15 September 2016

Press conference, Parliament House

Note

Joint press conference with
Senator the Hon Michaelia Cash
Minister for Employment and
The Hon Darren Chester MP
Minister for Infrastructure And Transport

MINISTER MCCORMACK:

I thank you all for coming today. I am pleased to be joined by the Minister for Employment Michaelia Cash and the Minister for Infrastructure & Transport, Darren Chester. 

We are here today to announce the report by the Australian Small Business and Family Enterprise Ombudsman’s Inquiry into the effect of the Road Safety Remuneration Tribunal’s Payments Order on Australian small businesses has been completed. 

I will start by introducing the inquiry, Minister Cash will then speak about the impacts the Payments Order had on people’s lives and effects on their families.
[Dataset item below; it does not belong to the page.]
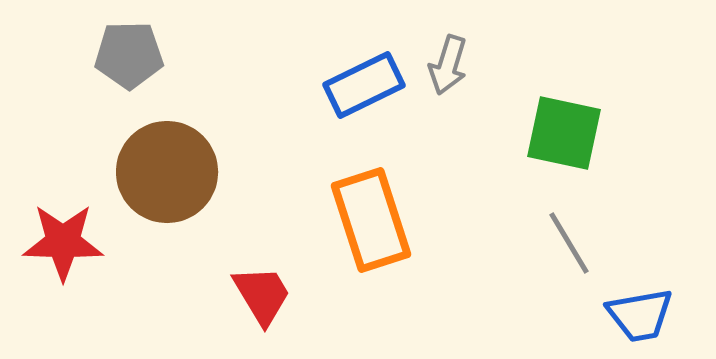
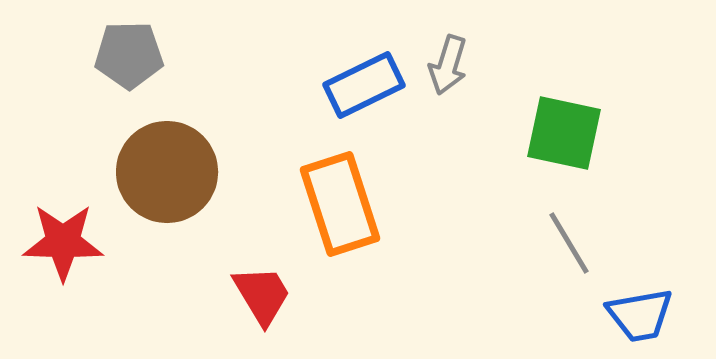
orange rectangle: moved 31 px left, 16 px up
Minister Chester will then comment on the! safety implications of the Payments Order.

We will be happy to take questions after we have all spoken.

The Contractor Driver Minimum Payments Road Safety Remuneration Order 2016 was issued by the Road Safety Remuneration Tribunal on the 18th of December, 2015.

Following significant industry concern, the former Minister for Small Business Kelly O’Dwyer requested the Australian Small Business and Family Enterprise Ombudsman, Kate Carnell, to conduct an Inquiry into the effect on Australian small businesses of the Payments Order.

The Payments Order took effect on the 7th of April 2016, for a brief time, before the RSRT was abolished, ceasing operations on the 21st of April 2016.  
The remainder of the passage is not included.